Given records Block Start

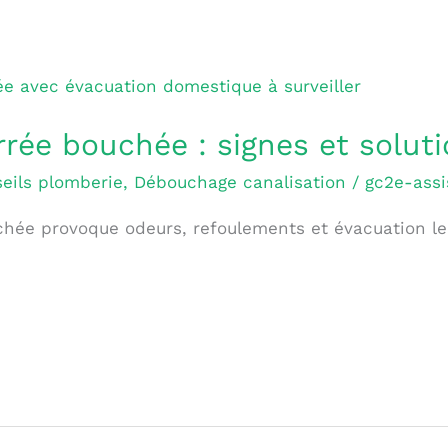
rrée bouchée : signes et solut
eils plomberie
,
Débouchage canalisation
/
gc2e-assi
hée provoque odeurs, refoulements et évacuation lent
.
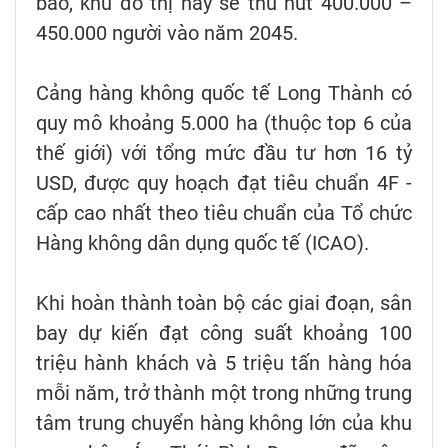
báo, khu đô thị này sẽ thu hút 400.000 –
450.000 người vào năm 2045.
Cảng hàng không quốc tế Long Thành có
quy mô khoảng 5.000 ha (thuộc top 6 của
thế giới) với tổng mức đầu tư hơn 16 tỷ
USD, được quy hoạch đạt tiêu chuẩn 4F -
cấp cao nhất theo tiêu chuẩn của Tổ chức
Hàng không dân dụng quốc tế (ICAO).
Khi hoàn thành toàn bộ các giai đoạn, sân
bay dự kiến đạt công suất khoảng 100
triệu hành khách và 5 triệu tấn hàng hóa
mỗi năm, trở thành một trong những trung
tâm trung chuyển hàng không lớn của khu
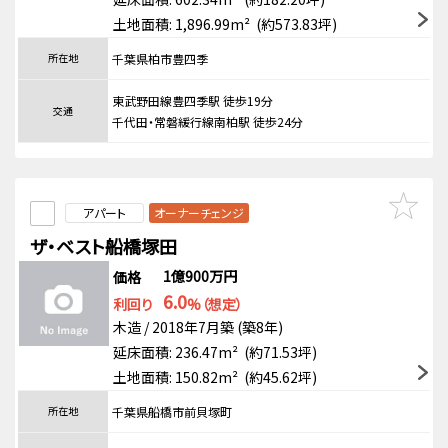
土地面積: 1,896.99m² (約573.83坪)
所在地
千葉県柏市豊四季
東武野田線豊四季駅 徒歩19分
交通
千代田・常磐緩行線南柏駅 徒歩24分
アパート
オーナーチェンジ
ザ・ベスト船橋塚田
1億900万円
価格
6.0
利回り
%（想定）
木造 / 2018年7月築 (築8年)
延床面積: 236.47m² (約71.53坪)
土地面積: 150.82m² (約45.62坪)
所在地
千葉県船橋市前貝塚町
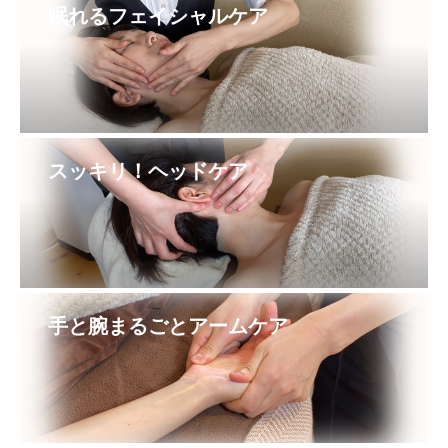
眠れるフェイシャルケア
スッキリ！ヘッドケア
手と腕まるごとアームケア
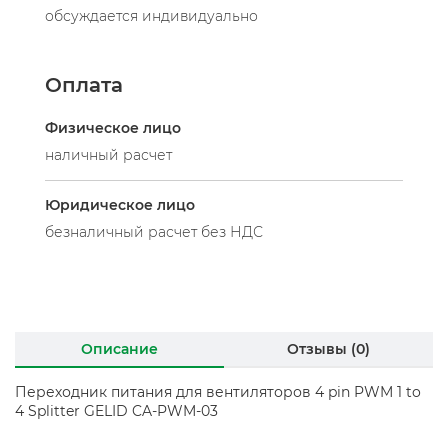
обсуждается индивидуально
Оплата
Физическое лицо
наличный расчет
Юридическое лицо
безналичный расчет без НДС
Описание
Отзывы (0)
Переходник питания для вентиляторов 4 pin PWM 1 to
4 Splitter GELID CA-PWM-03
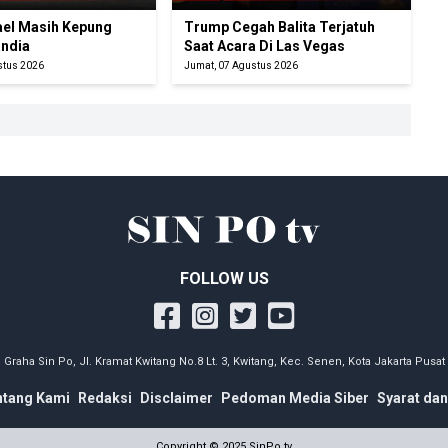
rael Masih Kepung
Trump Cegah Balita Terjatuh
ndia
Saat Acara Di Las Vegas
stus 2026
Jumat, 07 Agustus 2026
FOLLOW US
Graha Sin Po, Jl. Kramat Kwitang No.8 Lt. 3, Kwitang, Kec. Senen, Kota Jakarta Pusat
ntang Kami
Redaksi
Disclaimer
Pedoman Media Siber
Syarat dan
Copyright © 2025 SinPo.tv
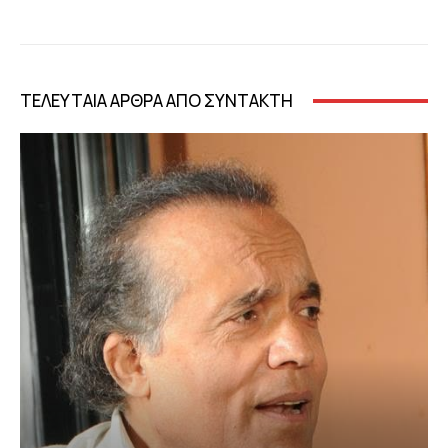
ΤΕΛΕΥΤΑΙΑ ΑΡΘΡΑ ΑΠΟ ΣΥΝΤΑΚΤΗ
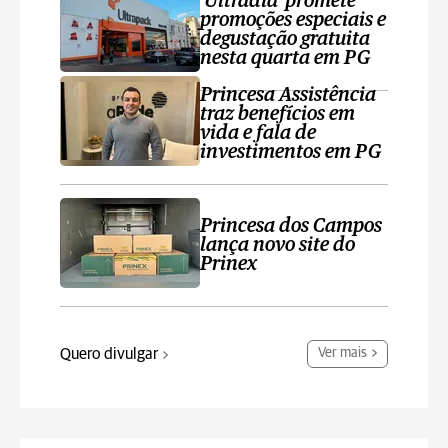
'Ultradia' promete
promoções especiais e
degustação gratuita
nesta quarta em PG
Princesa Assistência
traz benefícios em
vida e fala de
investimentos em PG
Princesa dos Campos
lança novo site do
Prinex
Quero divulgar
Ver mais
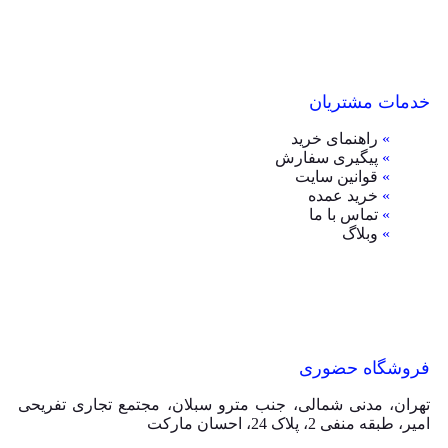
خدمات مشتریان
»
راهنمای خرید
»
پیگیری سفارش
»
قوانین سایت
»
خرید عمده
»
تماس با ما
»
وبلاگ
فروشگاه حضوری
تهران، مدنی شمالی، جنب مترو سبلان، مجتمع تجاری تفریحی
امیر، طبقه منفی 2، پلاک 24، احسان مارکت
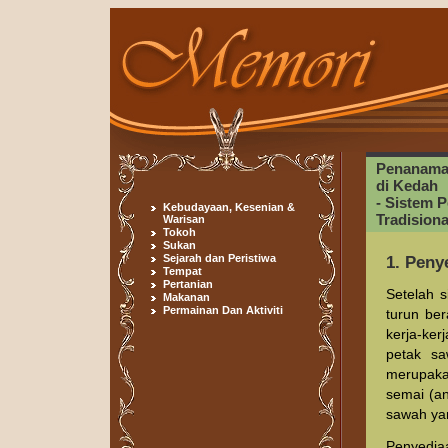
Penanaman
di Kedah
- Sistem 
Kebudayaan, Kesenian &
Tradision
Warisan
Tokoh
Sukan
Sejarah dan Peristiwa
1. Peny
Tempat
Pertanian
Setelah s
Makanan
Permainan Dan Aktiviti
turun be
kerja-ke
petak sa
merupaka
semai (an
sawah yan
Penyedia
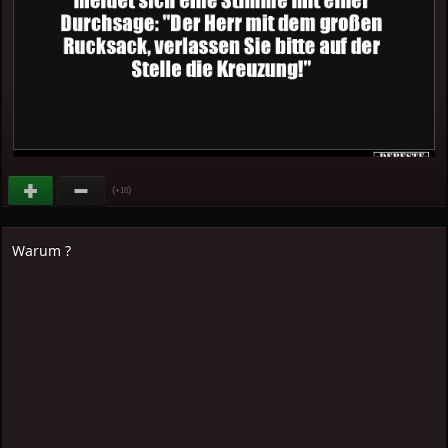
(
)
+16
Warum ?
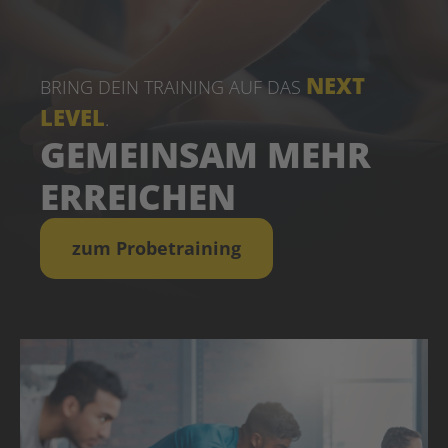
NEXT
BRING DEIN TRAINING AUF DAS
LEVEL
.
GEMEINSAM MEHR
ERREICHEN
zum Probetraining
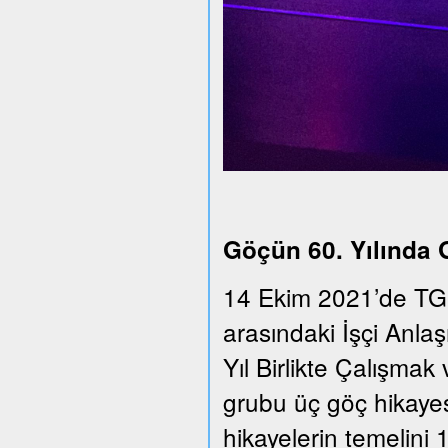
Göçün 60. Yılında
14 Ekim 2021’de TGS
arasındaki İşçi Anla
Yıl Birlikte Çalışmak 
grubu üç göç hikayesi
hikayelerin temelini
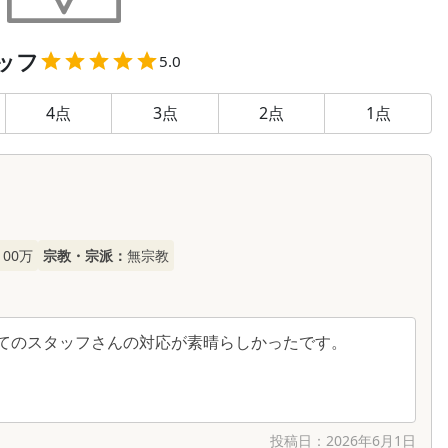
ッフ
5.0
4
点
3
点
2
点
1
点
100万
宗教・宗派：
無宗教
てのスタッフさんの対応が素晴らしかったです。
投稿日：
2026年6月1日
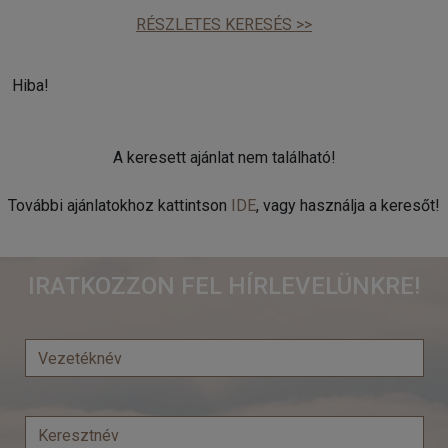
RÉSZLETES KERESÉS >>
Hiba!
A keresett ajánlat nem található!
További ajánlatokhoz kattintson
IDE
, vagy használja a keresőt!
IRATKOZZON FEL HÍRLEVELÜNKRE!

Given records Block End

◆ Problem ◆
Take every line above carrying "trung" and return it.

◆ Solution to the problem ◆
mỗi năm, trở thành một trong những trung
tâm trung chuyển hàng không lớn của khu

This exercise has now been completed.